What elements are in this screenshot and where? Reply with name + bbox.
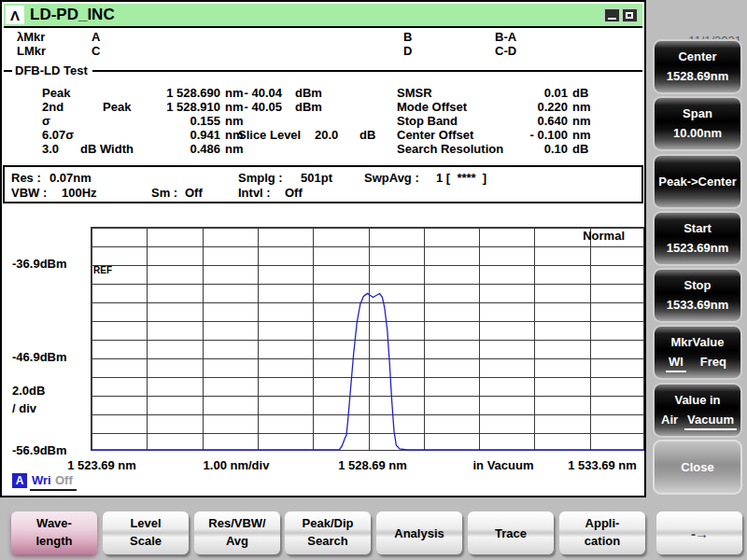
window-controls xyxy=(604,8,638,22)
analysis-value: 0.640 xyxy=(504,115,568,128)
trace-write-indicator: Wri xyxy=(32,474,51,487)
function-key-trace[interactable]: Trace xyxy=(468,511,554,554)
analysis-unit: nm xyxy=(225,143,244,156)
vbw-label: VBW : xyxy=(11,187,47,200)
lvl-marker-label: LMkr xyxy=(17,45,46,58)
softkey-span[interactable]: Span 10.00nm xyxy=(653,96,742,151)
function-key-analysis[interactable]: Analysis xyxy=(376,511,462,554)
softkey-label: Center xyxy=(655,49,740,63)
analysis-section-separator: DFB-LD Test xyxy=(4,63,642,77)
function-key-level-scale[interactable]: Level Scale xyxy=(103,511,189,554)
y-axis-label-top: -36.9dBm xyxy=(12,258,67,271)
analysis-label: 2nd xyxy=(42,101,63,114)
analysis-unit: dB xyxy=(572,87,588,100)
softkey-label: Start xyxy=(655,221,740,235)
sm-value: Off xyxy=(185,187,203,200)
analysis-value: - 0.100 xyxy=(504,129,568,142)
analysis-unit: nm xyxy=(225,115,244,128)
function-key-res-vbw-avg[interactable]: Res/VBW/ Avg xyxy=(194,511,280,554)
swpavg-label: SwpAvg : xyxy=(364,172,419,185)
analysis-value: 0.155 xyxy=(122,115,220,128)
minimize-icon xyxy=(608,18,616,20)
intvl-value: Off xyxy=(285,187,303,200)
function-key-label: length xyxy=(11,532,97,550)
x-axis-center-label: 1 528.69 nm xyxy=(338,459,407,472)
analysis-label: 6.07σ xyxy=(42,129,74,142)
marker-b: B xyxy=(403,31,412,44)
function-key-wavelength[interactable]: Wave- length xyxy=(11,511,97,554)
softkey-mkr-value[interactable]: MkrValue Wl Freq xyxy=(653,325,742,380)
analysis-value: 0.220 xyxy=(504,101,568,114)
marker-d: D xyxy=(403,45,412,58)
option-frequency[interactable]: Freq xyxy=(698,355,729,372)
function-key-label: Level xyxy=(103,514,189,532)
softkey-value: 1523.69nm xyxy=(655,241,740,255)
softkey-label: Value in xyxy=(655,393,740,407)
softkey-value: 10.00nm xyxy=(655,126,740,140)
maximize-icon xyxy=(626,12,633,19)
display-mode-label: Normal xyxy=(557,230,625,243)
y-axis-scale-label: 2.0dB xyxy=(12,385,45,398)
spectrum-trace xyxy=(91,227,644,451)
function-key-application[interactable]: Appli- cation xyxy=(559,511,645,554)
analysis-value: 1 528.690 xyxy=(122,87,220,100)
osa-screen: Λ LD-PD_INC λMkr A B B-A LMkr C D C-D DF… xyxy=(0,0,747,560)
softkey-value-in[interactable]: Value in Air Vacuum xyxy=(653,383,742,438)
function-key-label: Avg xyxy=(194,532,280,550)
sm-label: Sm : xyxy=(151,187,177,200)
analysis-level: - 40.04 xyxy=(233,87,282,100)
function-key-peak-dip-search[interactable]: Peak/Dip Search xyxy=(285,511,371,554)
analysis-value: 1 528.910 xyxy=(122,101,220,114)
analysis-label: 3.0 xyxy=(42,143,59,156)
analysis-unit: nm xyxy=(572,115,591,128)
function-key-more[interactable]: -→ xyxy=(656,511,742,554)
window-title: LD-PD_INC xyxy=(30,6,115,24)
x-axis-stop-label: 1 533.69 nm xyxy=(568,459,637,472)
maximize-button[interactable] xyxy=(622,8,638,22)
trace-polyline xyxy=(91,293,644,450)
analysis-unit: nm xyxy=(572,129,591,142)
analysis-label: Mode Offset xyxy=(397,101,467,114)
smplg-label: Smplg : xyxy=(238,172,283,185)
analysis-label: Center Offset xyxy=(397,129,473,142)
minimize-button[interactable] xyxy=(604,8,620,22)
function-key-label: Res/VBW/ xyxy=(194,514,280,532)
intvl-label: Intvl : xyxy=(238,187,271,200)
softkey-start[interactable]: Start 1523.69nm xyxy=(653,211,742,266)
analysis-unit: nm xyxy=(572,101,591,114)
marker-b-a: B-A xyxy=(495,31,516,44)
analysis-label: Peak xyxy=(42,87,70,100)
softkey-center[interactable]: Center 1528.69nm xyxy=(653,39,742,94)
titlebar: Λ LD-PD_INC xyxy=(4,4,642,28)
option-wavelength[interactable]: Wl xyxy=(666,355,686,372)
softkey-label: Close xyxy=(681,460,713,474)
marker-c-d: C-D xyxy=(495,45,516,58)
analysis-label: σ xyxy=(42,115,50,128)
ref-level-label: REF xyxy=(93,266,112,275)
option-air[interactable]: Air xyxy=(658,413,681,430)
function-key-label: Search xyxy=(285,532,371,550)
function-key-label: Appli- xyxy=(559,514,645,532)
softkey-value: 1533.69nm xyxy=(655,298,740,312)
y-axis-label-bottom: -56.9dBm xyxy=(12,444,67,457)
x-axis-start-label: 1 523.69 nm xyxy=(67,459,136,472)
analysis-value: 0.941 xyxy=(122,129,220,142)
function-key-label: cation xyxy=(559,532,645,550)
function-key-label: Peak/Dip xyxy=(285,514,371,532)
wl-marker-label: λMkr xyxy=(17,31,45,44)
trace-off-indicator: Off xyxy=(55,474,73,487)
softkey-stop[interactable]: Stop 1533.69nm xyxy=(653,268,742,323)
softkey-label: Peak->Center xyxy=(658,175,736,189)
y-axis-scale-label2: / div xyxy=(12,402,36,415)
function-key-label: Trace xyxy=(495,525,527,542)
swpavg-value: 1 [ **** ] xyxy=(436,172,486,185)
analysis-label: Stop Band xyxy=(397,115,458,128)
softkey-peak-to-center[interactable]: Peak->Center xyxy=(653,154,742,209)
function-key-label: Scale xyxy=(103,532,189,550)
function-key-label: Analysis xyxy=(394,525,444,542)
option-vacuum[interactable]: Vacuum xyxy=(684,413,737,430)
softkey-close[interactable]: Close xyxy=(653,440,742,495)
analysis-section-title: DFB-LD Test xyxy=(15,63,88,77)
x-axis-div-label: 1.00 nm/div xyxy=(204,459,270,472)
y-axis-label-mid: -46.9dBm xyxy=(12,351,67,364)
++++
— TASK STATEMENT —
The only acceptable answer is a number: how many lines in the data above hold the word "axis".

— TASK ANSWER —
9